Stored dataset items
•••

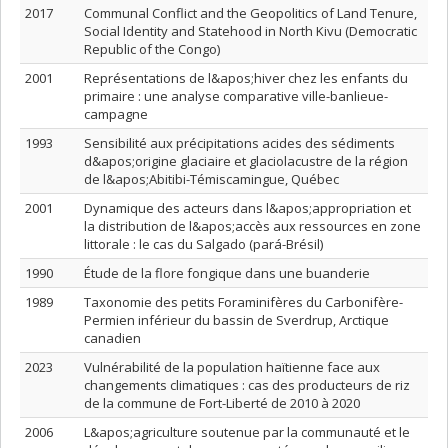
2017
Communal Conflict and the Geopolitics of Land Tenure,
Social Identity and Statehood in North Kivu (Democratic
Republic of the Congo)
2001
Représentations de l&apos;hiver chez les enfants du
primaire : une analyse comparative ville-banlieue-
campagne
1993
Sensibilité aux précipitations acides des sédiments
d&apos;origine glaciaire et glaciolacustre de la région
de l&apos;Abitibi-Témiscamingue, Québec
2001
Dynamique des acteurs dans l&apos;appropriation et
la distribution de l&apos;accès aux ressources en zone
littorale : le cas du Salgado (pará-Brésil)
1990
Étude de la flore fongique dans une buanderie
1989
Taxonomie des petits Foraminifères du Carbonifère-
Permien inférieur du bassin de Sverdrup, Arctique
canadien
2023
Vulnérabilité de la population haïtienne face aux
changements climatiques : cas des producteurs de riz
de la commune de Fort-Liberté de 2010 à 2020
2006
L&apos;agriculture soutenue par la communauté et le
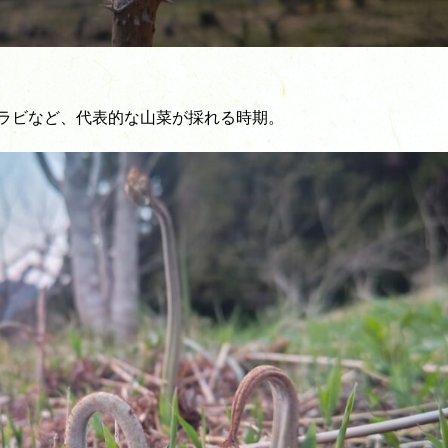
ラビなど、代表的な山菜が採れる時期。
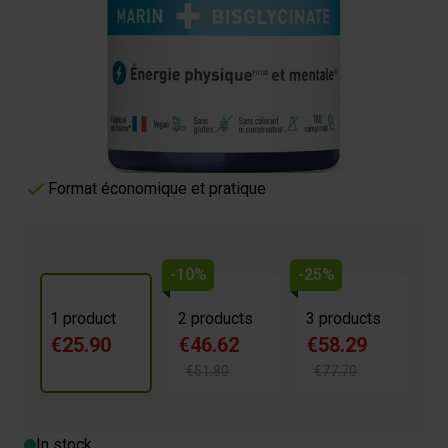
Plus d'énergie physique et mentale
€25.90
4.5/5 -
29 reviews
Optimise le Métabolisme Énergétique
Soutien du Système Nerveux et Musculaire
Haute Biodisponibilité et Absorption
Format économique et pratique
-10%
-25%
1 product
2 products
3 products
€25.90
€46.62
€58.29
€51.80
€77.70
In stock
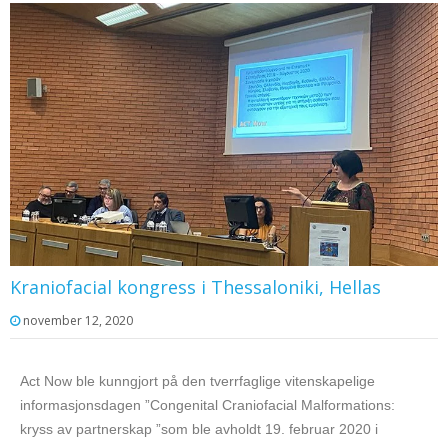
Kraniofacial kongress i Thessaloniki, Hellas
november 12, 2020
Act Now ble kunngjort på den tverrfaglige vitenskapelige
informasjonsdagen ”Congenital Craniofacial Malformations:
kryss av partnerskap ”som ble avholdt 19. februar 2020 i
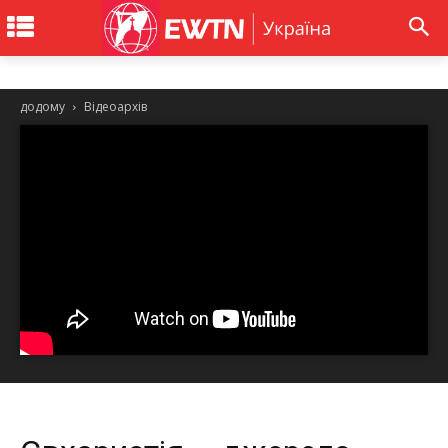
додому
Відеоархів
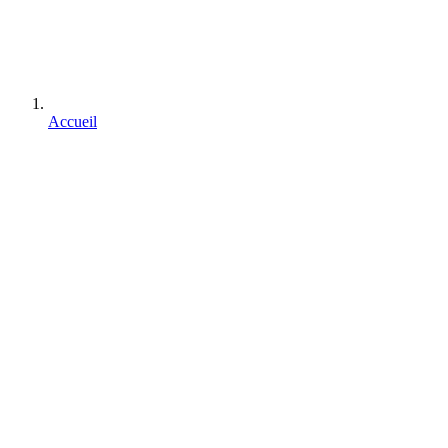
Accueil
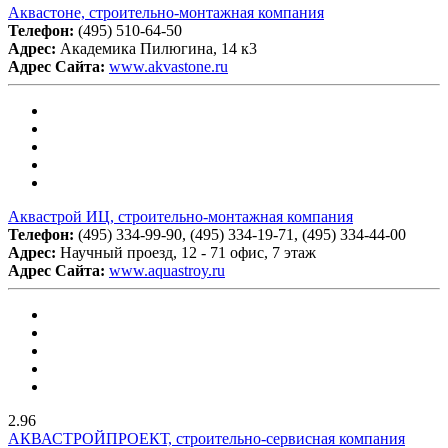
Аквастоне, строительно-монтажная компания
Телефон:
(495) 510-64-50
Адрес:
Академика Пилюгина, 14 к3
Адрес Сайта:
www.akvastone.ru
Аквастрой ИЦ, строительно-монтажная компания
Телефон:
(495) 334-99-90, (495) 334-19-71, (495) 334-44-00
Адрес:
Научный проезд, 12 - 71 офис, 7 этаж
Адрес Сайта:
www.aquastroy.ru
2.96
АКВАСТРОЙПРОЕКТ, строительно-сервисная компания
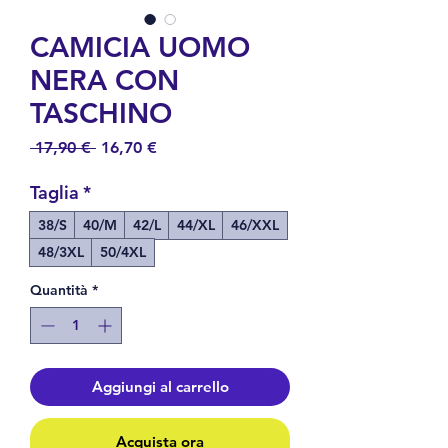
CAMICIA UOMO
NERA CON
TASCHINO
Prezzo
Prezzo
 17,90 € 
16,70 €
regolare
scontato
Taglia
*
38/S
40/M
42/L
44/XL
46/XXL
48/3XL
50/4XL
Quantità
*
Aggiungi al carrello
Acquista ora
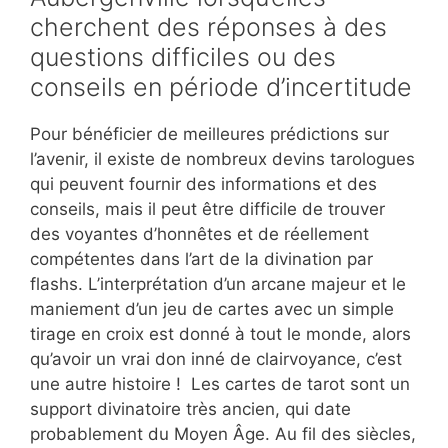
cherchent des réponses à des
questions difficiles ou des
conseils en période d’incertitude
Pour bénéficier de meilleures prédictions sur
l’avenir, il existe de nombreux devins tarologues
qui peuvent fournir des informations et des
conseils, mais il peut être difficile de trouver
des voyantes d’honnêtes et de réellement
compétentes dans l’art de la divination par
flashs. L’interprétation d’un arcane majeur et le
maniement d’un jeu de cartes avec un simple
tirage en croix est donné à tout le monde, alors
qu’avoir un vrai don inné de clairvoyance, c’est
une autre histoire ! Les cartes de tarot sont un
support divinatoire très ancien, qui date
probablement du Moyen Âge. Au fil des siècles,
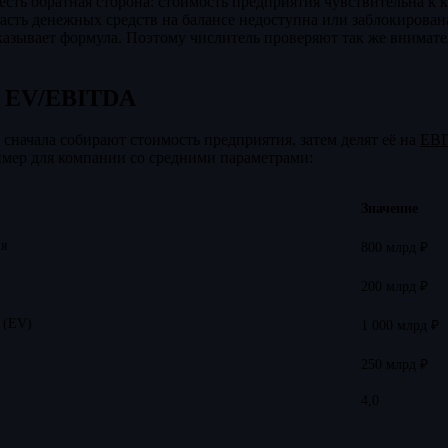
есть обратная сторона: стоимость предприятия чувствительна к к
часть денежных средств на балансе недоступна или заблокирован
азывает формула. Поэтому числитель проверяют так же внимател
я EV/EBITDA
: сначала собирают стоимость предприятия, затем делят её на
EB
имер для компании со средними параметрами:
Значение
ия
800 млрд ₽
200 млрд ₽
 (EV)
1 000 млрд ₽
250 млрд ₽
4,0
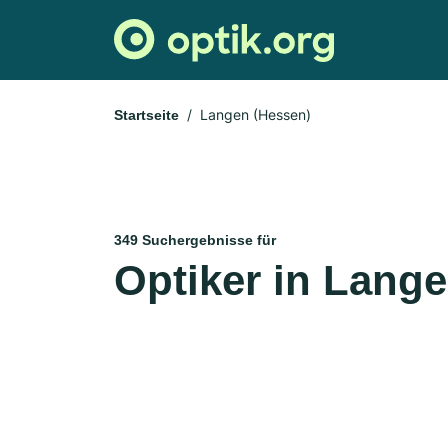
Langen (Hessen)
Startseite
349 Suchergebnisse für
Optiker in Lang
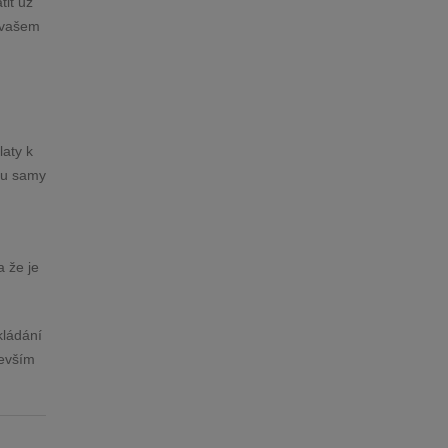
tit už
e vašem
laty k
čtu samy
a že je
kládání
devším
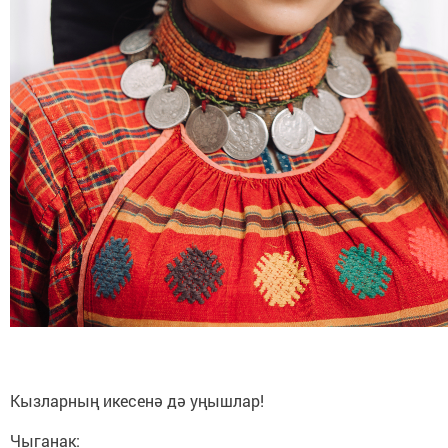
Кызларның икесенә дә уңышлар!
Чыганак:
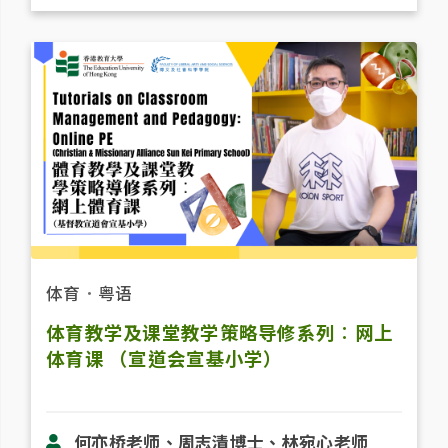
体育
．
粤语
体育教学及课堂教学策略导修系列︰网上
体育课 （宣道会宣基小学）
何亦桥老师、周志清博士、林宛心老师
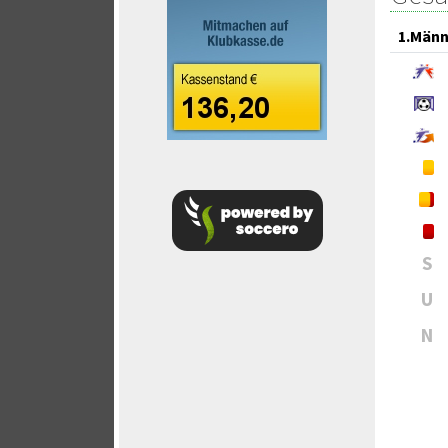
1.Männ
S
U
N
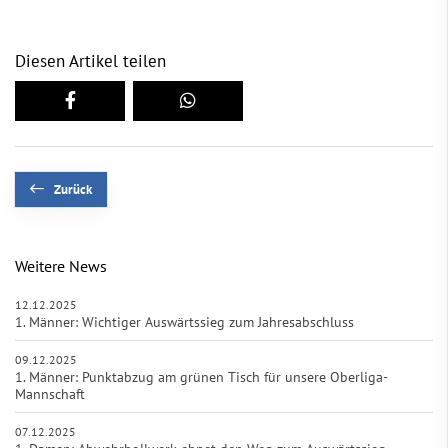
Diesen Artikel teilen
Zurück
Weitere News
12.12.2025
1. Männer: Wichtiger Auswärtssieg zum Jahresabschluss
09.12.2025
1. Männer: Punktabzug am grünen Tisch für unsere Oberliga-
Mannschaft
07.12.2025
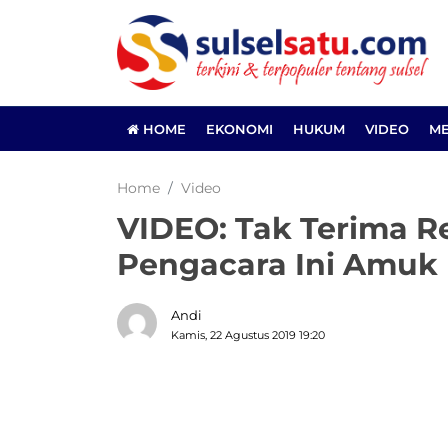
HOME
EKONOMI
HUKUM
VIDEO
ME
Home
Video
VIDEO: Tak Terima R
Pengacara Ini Amuk 
Andi
Kamis, 22 Agustus 2019 19:20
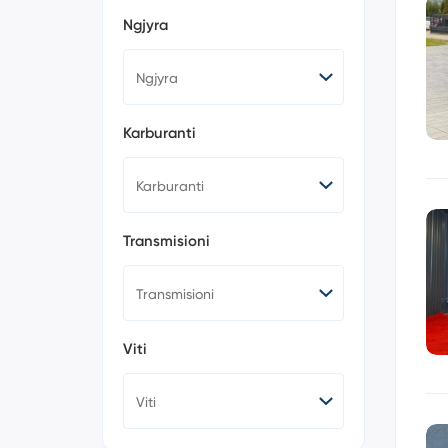
Acura (0)
Ngjyra
Aston Martin (0)
Bently (0)
Bugatti (0)
Cadillac (0)
Chevrolet (1)
Chrysler (0)
Karburanti
Citroen (32)
Dacia (1)
Dodge (1)
Ferrari (0)
Fiat (8)
Transmisioni
Ford (12)
GMC (0)
Honda (0)
Hummer (0)
Hyundai (3)
Viti
Isuzu (0)
Iveco (0)
Jaguar (3)
Jeep (4)
Kia (10)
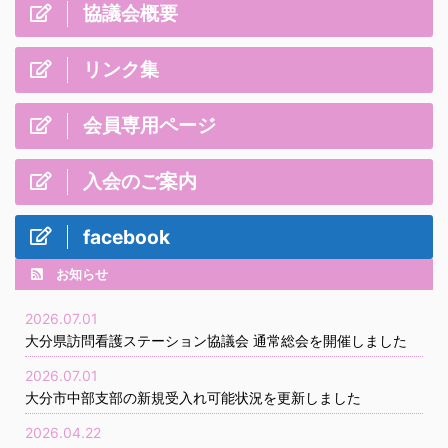
協議会概要
リンク集
会員専用ページ
入会のご案内
facebook
お知らせ
2026.07.01
大分県訪問看護ステーション協議会 通常総会を開催しました
2026.07.01
大分市中部支部の新規受入れ可能状況を更新しました
2026.04.22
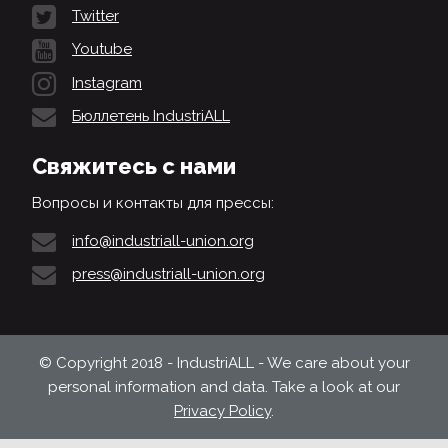
Twitter
Youtube
Instagram
Бюллетень IndustriALL
Свяжитесь с нами
Вопросы и контакты для прессы:
info@industriall-union.org
press@industriall-union.org
© Copyright 2018 - IndustriALL - We care about your
personal information and data. Take a look at our
Privacy Policy
.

•••

Exercise objective
Say how many lines of the entries above include the string "предприятия", giving the number and nothing else.

Result of this exercise
2